Solution (a) Let $P(x,y) =x+y$ and $Q(x,y) =y-x.$ Then $$\dfrac{\partial P}{\partial y}=\dfrac{\partial }{\partial y}(x+y) =1\qquad\hbox{and}\qquad \dfrac{\partial Q}{\partial x}=\dfrac{\partial }{\partial x}(y-x) =-1$$

Since $\dfrac{\partial P}{\partial y}\neq \dfrac{\partial Q}{\partial x}$, the force field $\mathbf{F}$ is not a conservative vector field.

(b) To show that the work $W$ done by $\mathbf{F}$ is dependent on the path, we choose two paths beginning at the origin $(0,0)$ and ending at the point $(1,1)$.

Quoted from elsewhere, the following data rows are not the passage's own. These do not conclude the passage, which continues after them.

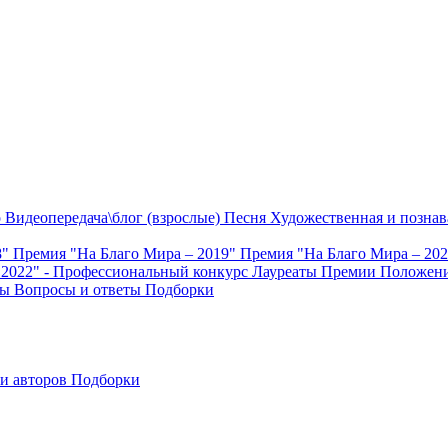
о
Видеопередача\блог (взрослые)
Песня
Художественная и познав
8"
Премия "На Благо Мира – 2019"
Премия "На Благо Мира – 20
 2022" - Профессиональный конкурс
Лауреаты Премии
Положени
ты
Вопросы и ответы
Подборки
и авторов
Подборки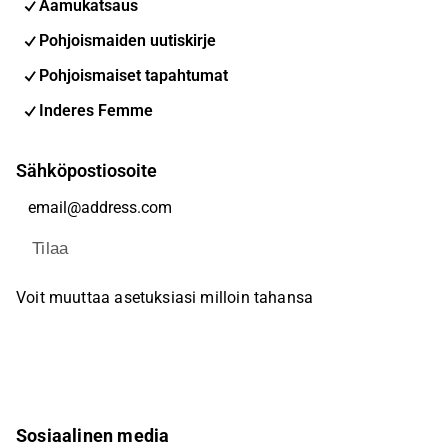
Aamukatsaus
Pohjoismaiden uutiskirje
Pohjoismaiset tapahtumat
Inderes Femme
Sähköpostiosoite
Tilaa
Voit muuttaa asetuksiasi milloin tahansa
Sosiaalinen media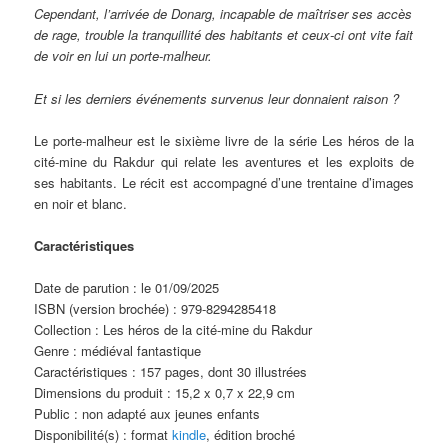
Cependant, l’arrivée de Donarg, incapable de maîtriser ses accès
de rage, trouble la tranquillité des habitants et ceux-ci ont vite fait
de voir en lui un porte-malheur.
Et si les derniers événements survenus leur donnaient raison ?
Le porte-malheur est le sixième livre de la série Les héros de la
cité-mine du Rakdur qui relate les aventures et les exploits de
ses habitants. Le récit est accompagné d’une trentaine d’images
en noir et blanc.
Caractéristiques
Date de parution : le 01/09/2025
ISBN (version brochée) : 979-8294285418
Collection : Les héros de la cité-mine du Rakdur
Genre : médiéval fantastique
Caractéristiques : 157 pages, dont 30 illustrées
Dimensions du produit : 15,2 x 0,7 x 22,9 cm
Public : non adapté aux jeunes enfants
Disponibilité(s) : format
kindle
, édition broché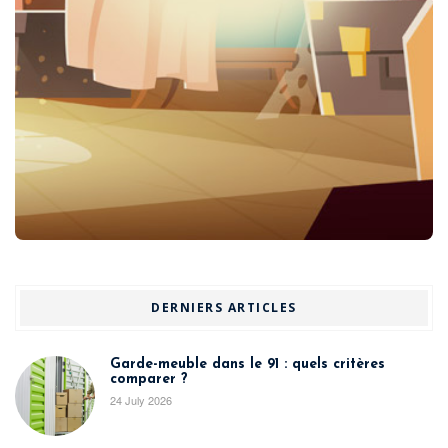
DERNIERS ARTICLES
Garde-meuble dans le 91 : quels critères
comparer ?
24 July 2026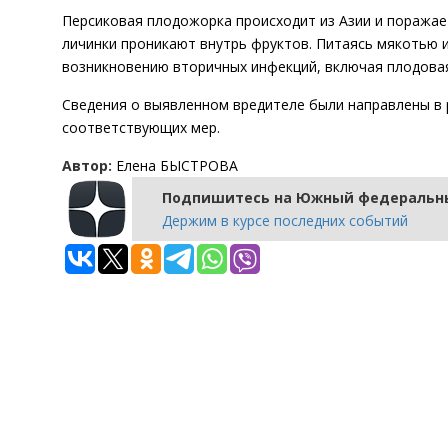
Персиковая плодожорка происходит из Азии и поражает
личинки проникают внутрь фруктов. Питаясь мякотью 
возникновению вторичных инфекций, включая плодовая
Сведения о выявленном вредителе были направлены в 
соответствующих мер.
Автор:
Елена БЫСТРОВА
Подпишитесь на Южный федеральны
Держим в курсе последних событий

For Path 1, we let $C$ be defined by $y=x$, where $0\leq x\leq 1.$ That is, $x(t) =t,$ $y(t) =t,$ $0\leq t\leq 1.$ Then $\mathbf{F}( x(t),y(t)) =2t\,\mathbf{i}$, $\mathbf{r}(t) =t\mathbf{i}+t\mathbf{j}$, and $d\mathbf{r=\,}\left( \mathbf{i}+\mathbf{j}\right) dt.$ So, $$\begin{equation*} \mathbf{F}\,{\cdot}\, d\mathbf{r}=2t\,dt \end{equation*}$$

The work $W$ done by $\mathbf{F}$ along $C$ is $$W=\int_{C}\mathbf{F}\,{\cdot}\, d\mathbf{r}=\int_{0}^{1}2t\,dt=\big[ t^{2}\big] _{0}^{1}=1$$

For Path 2, we let $C$ be the piecewise-smooth curve made up of:

For $C_{1},$ $\mathbf{F}( x(t),y(t)) =t\,\mathbf{i}-t\mathbf{j}$, $\mathbf{r}(t) =t\mathbf{i}$, and $d\mathbf{r}=\mathbf{i}\,dt$. So, $$\mathbf{F}\,{\cdot}\, d\mathbf{r}=t\,dt$$

For $C_{2},$ $\mathbf{F}( x(t),y(t)) =( 1+t) \,\mathbf{i}+( t-1) \mathbf{j}$, $\mathbf{r}(t) =\mathbf{i}+t \mathbf{j}$, and $d\mathbf{r}=\mathbf{j}\,dt$. So, $$\begin{equation*} \mathbf{F}\,{\cdot}\, d\mathbf{r}=( t-1)\, dt \end{equation*}$$

The work $W$ done by $\mathbf{F}$ along Path 2 is $$\begin{equation*} W=\int_{C_{1}}\mathbf{F}\,{\cdot}\, d\mathbf{r}\,+\int_{C_{2}}\mathbf{F}\,{\cdot}\, d \mathbf{r}=\int_{0}^{1}t\,dt +\int_{0}^{1}( t-1)\, dt=0 \end{equation*}$$

Since the work done along Path 1 and Path 2 are not equal, the work $W$ done by the force $\mathbf{F}$ is dependent on the path.